Exercise instructions: Everything in the records below must be repeated exactly, except the pictures.
--- START ---
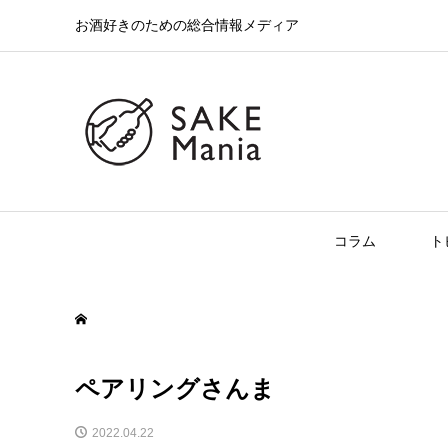
お酒好きのための総合情報メディア
コラム
ト
ペアリングさんま
2022.04.22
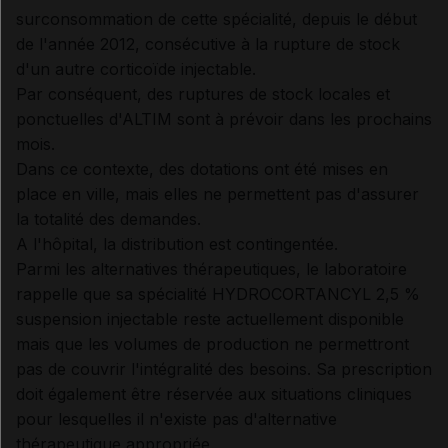
surconsommation de cette spécialité, depuis le début
de l'année 2012, consécutive à la rupture de stock
d'un autre corticoïde injectable.
Par conséquent, des ruptures de stock locales et
ponctuelles d'ALTIM sont à prévoir dans les prochains
mois.
Dans ce contexte, des dotations ont été mises en
place en ville, mais elles ne permettent pas d'assurer
la totalité des demandes.
A l'hôpital, la distribution est contingentée.
Parmi les alternatives thérapeutiques, le laboratoire
rappelle que sa spécialité HYDROCORTANCYL 2,5 %
suspension injectable reste actuellement disponible
mais que les volumes de production ne permettront
pas de couvrir l'intégralité des besoins. Sa prescription
doit également être réservée aux situations cliniques
pour lesquelles il n'existe pas d'alternative
thérapeutique appropriée.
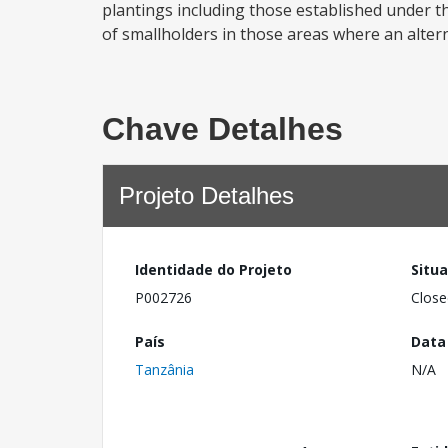
plantings including those established under t
of smallholders in those areas where an alternat
Chave Detalhes
Projeto Detalhes
Identidade do Projeto
Situ
P002726
Close
País
Data
Tanzânia
N/A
--- END ---
Exercise response:
お酒好きのための総合情報メディア
コラム
ト
ペアリングさんま
2022.04.22
surconsommation de cette spécialité, depuis le début
de l'année 2012, consécutive à la rupture de stock
d'un autre corticoïde injectable.
Par conséquent, des ruptures de stock locales et
ponctuelles d'ALTIM sont à prévoir dans les prochains
mois.
Dans ce contexte, des dotations ont été mises en
place en ville, mais elles ne permettent pas d'assurer
la totalité des demandes.
A l'hôpital, la distribution est contingentée.
Parmi les alternatives thérapeutiques, le laboratoire
rappelle que sa spécialité HYDROCORTANCYL 2,5 %
suspension injectable reste actuellement disponible
mais que les volumes de production ne permettront
pas de couvrir l'intégralité des besoins. Sa prescription
doit également être réservée aux situations cliniques
pour lesquelles il n'existe pas d'alternative
thérapeutique appropriée.
plantings including those established under t
of smallholders in those areas where an alternat
Chave Detalhes
Projeto Detalhes
Identidade do Projeto
Situ
P002726
Close
País
Data
Tanzânia
N/A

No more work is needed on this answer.